The Roman Temple in Évora needs some urgent attention as pieces of stone have been falling into the street.
The monument has been under scrutiny since June and the resulting report has identified fragments of the structure that have broken off.
The 2,000-year-old temple, known as the Temple of Diana, will now be the target of an "urgent intervention" after having identified "an imminent and very high risk" of more fragments of stone parting company with the main structure falling off.
The regional director of culture for the Alentejo, Ana Paula Amendoeira, says the risk is real, both to the monument and to passers-by.
The work is being carried out by the Regional Directorate of Culture of the Alentejo (DRCAlen) in conjunction with Évora council, and started last Friday when scaffolding went up and the area was sectioned off at the start of the four month project.
"The intervention is surgical and complex, but it is not very expensive," said Amendoeira, adding that the investment in the conservation and restoration project for the monument "won’t be more than €50,000."
The regional director also called for "people's understanding as they are being deprived of a full views of the monument," but noted that "there is no other way to carry out work of this importance."
Organised viewings are planned to allow the public to visit during the restoration works.
The Roman Temple of Évora, dating from the first century AD, is unique in Portugal and one of the most remarkable in the Iberian Peninsula. It is a national monument and is part of the classification of the city's historic center as a World Heritage site by the UNESCO.
It represents one of the most significant landmarks relating to the Roman and Lusitanian civilizations of Évora and in Portuguese territory.
History
The temple is believed to have been constructed around the first century A.D., in honour of Augustus, who was venerated as a god during and after his rule. The temple was built in the main public square (forum) of Évora, then called Liberalitas Iulia. During the 2nd and 3rd centuries, from the traditionally accepted chronology, the temple was part of a radical redefinition of the urban city, when religious veneration and administrative polity were oriented around the central space; the structure was modified around this time.
The temple was destroyed during the 5th century by invading Germanic peoples.
During the 14th century, the temple's space served as a stronghouse for the town's castle, while Fernão Lopes described the structure as being in shambles. In 1467, King Afonso V of Portugal authorized Soeiro Mendes to remove stones from the structure for building purposes and defense. The ruins of the temple were incorporated into a tower of the Castle of Évora during the Middle Ages. The base, columns and architraves of the temple were kept embedded in the walls of the medieval building; the temple-turned-tower was used as a butcher shop from the 14th century until 1836; this new use of the temple structure helped preserve its remains from complete destruction.

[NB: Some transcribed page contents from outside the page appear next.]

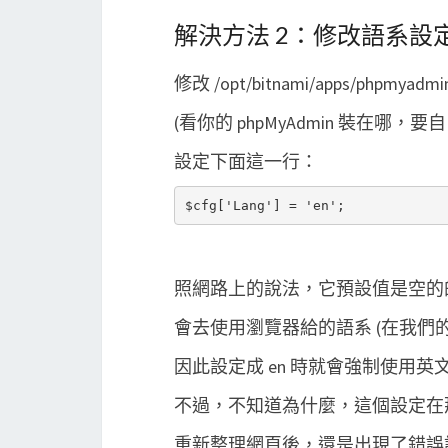
解決方法 2：修改語系設
修改 /opt/bitnami/apps/phpmyadmin/h
(看你的 phpMyAdmin 裝在哪，
設定下面這一行：
照網路上的說法，它預設值是空的
會去使用瀏覽器給的語系 (在我們
因此設定成 en 時就會強制使用英
不過，不知道為什麼，這個設定在
重新整理網頁後，還是出現了錯誤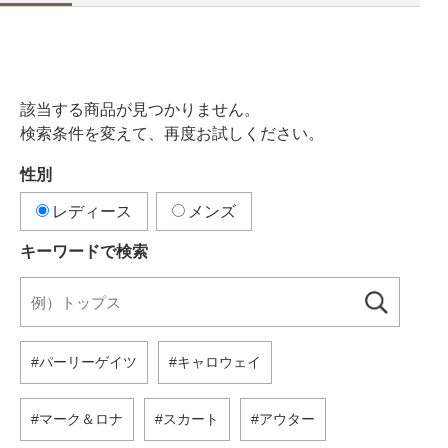
該当する商品が見つかりません。
検索条件を変えて、再度お試しください。
性別
レディース
メンズ
キーワードで検索
パーリーゲイツ
キャロウェイ
マーク＆ロナ
スカート
アウター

In the 16th-century Manueline foral ('charter'), the temple is represented, during a period when oral tradition suggested that the temple was attributed to Quintus Sertorius the famous Lusitanian general (and perpetuated by paladins André de Resende and Mendes de Vasconcelos).
It was in the 17th century that references to the 'Temple of Diana', first made by Father Manuel Fialho, began to appear. Although the Roman temple of Évora is often called the Temple of Diana, any association with the Roman goddess of hunt stems not from archaeology but from a legend created in the 17th century by the Portuguese priest. Other interpretations suggest that it might have been dedicated to Jupiter, the Roman equivalent of Zeus.
The first reconstitution of the temple's appearance occurred in 1789 by James Murphy.
By the beginning of the 19th century, the structure still had the pydramidal merlons typical of the post-Reconquista Arabic structures around the colonnade. In 1836 it ceased being a butchershop.
In 1840, Cunha Rivara, then director of the Public Library of Évora, obtained the right to dispose of the buildings annexed to the monument from the Portuguese Inquisition, which were annexed to the northern façade of the temple. These structures were demolished, and the first great archaeological excavation was undertaken in Portugal. The resulting survey uncovered tanks of a primitive aqueduct. The stress on the space had begun to reach its limits by 1863, when the ceiling was partially destroyed; the tanks unearthed in the early excavation were also partially destroyed during expansion and landscaping of the main square.
By 1869, Augusto Filipe Simões proposed the urgent demolition of the medieval structures, defending the restoration of the primitive face of the Roman temple. Three years later, under the direction of Italian architect Giuseppe Cinatti, the vestiges of the medieval structures were finally removed, and a program of restoration was carried out in line with the Romantic thinking of the period.
On 1 June 1992, the Portuguese Institute of Architectural Patrimony (Portuguese: Instituto Português do Património Arquitectónico) became responsible for conservancy of the monument. Following a 13 September 1992 publication (DR176, 2ª Série, Declaração de rectificação de anúncio n.º281/2011), a public tender was issued for proposals relative the Roman temple and area surrounding it.
Between 1989 and 1994, new excavations in the vicinity of the temple were completed under the supervision of the German archeologist Theodor Hauschild.